Do i Need to fine tune the last convolutional layers in a state of art CNN models like ResNet50?


My graduation project is to use transfer learning on a CNN model that can diagnose Covid-19 from Chest X-ray images. After spending days Fine tuning the hyper parameters such as the number of fully connected layers, the number of nodes in the layers, the learning rate, and the drop rate using Keras tuner library with Bayesian Optimizer, I got some very good results, A test accuracy of 98% for multi class classification and a 99% for binary class classification. However, i froze all the layers in the original base model. I only fine tuned the last Fully connected layers after exhaustive hyper parameter optimization. Most articles and papers out there say that they fine the fully connected layers as well as some of the convolutional layers. Am i doing something wrong? I am afraid that this is too good to be true.

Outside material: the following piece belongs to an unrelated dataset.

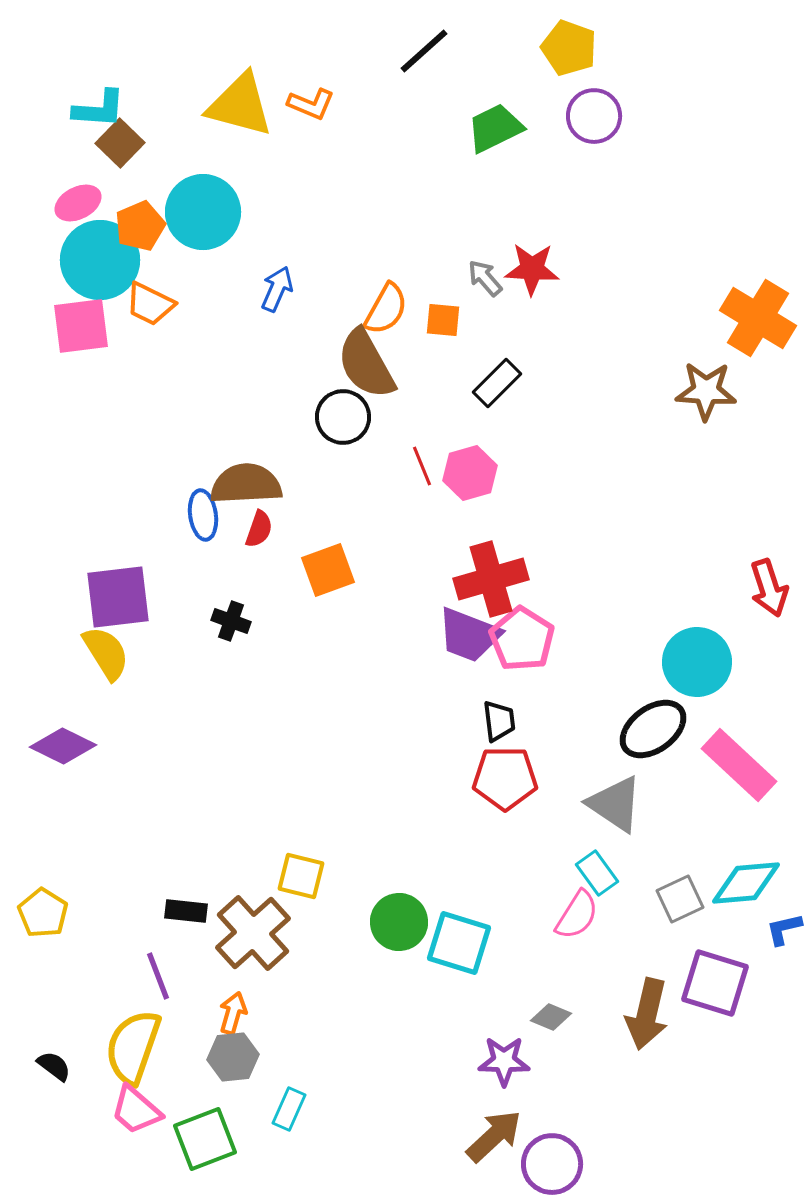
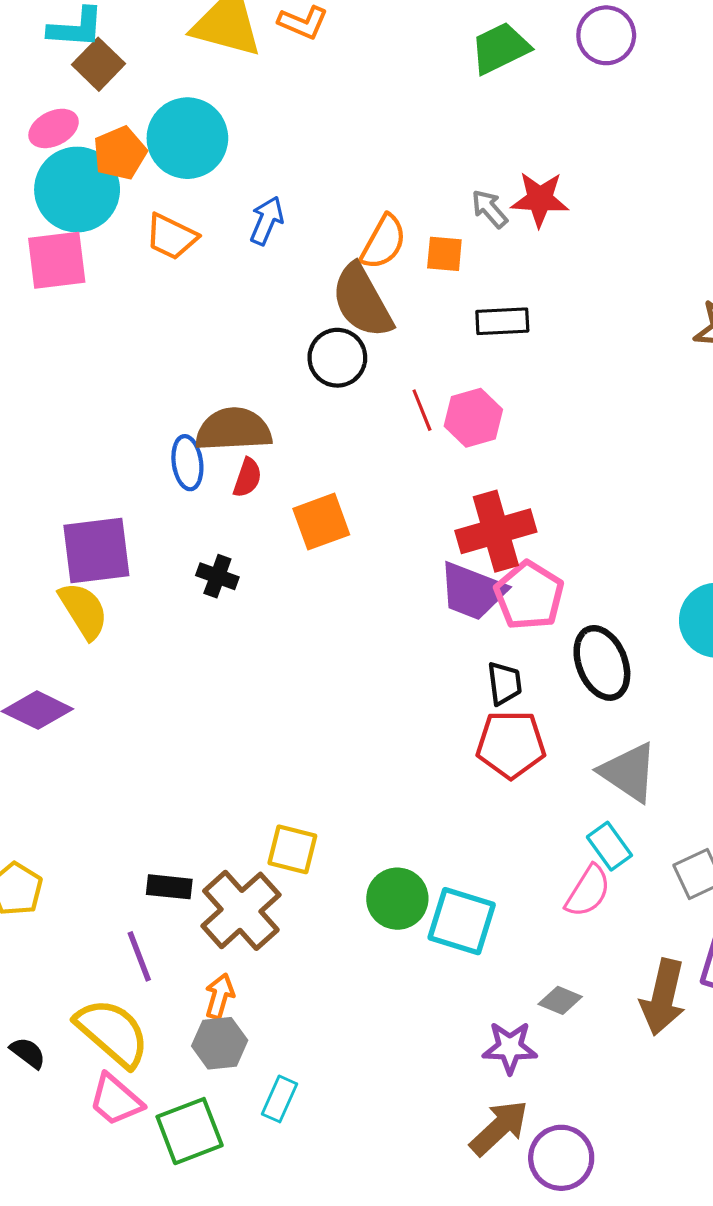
orange trapezoid: (150, 304) -> (171, 237), moved
black rectangle: (497, 383) -> (502, 321), turned 42
black ellipse: (653, 729) -> (602, 663), moved, turned -76
yellow semicircle: (133, 1047) -> (112, 1033), turned 112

My data set is not that big, only 7000 images taken from the Kaggle Covid-19 competition.

I used image enhancement techniques such as N-CLAHE on the images before the training and the classification which improved the accuracy significantly compared to not enhancing the images.

I did the same for multiple State of art models, such as VGG-16 and ResNet50, and they all gave me superb results.


Solution

  • If you mean by "only fine tuned the last Fully connected layers" then NO, you did not.

    You can choose to fine-tune any layer of your choice but most importantly the final layers of the model, which is what you did, so you're good to go.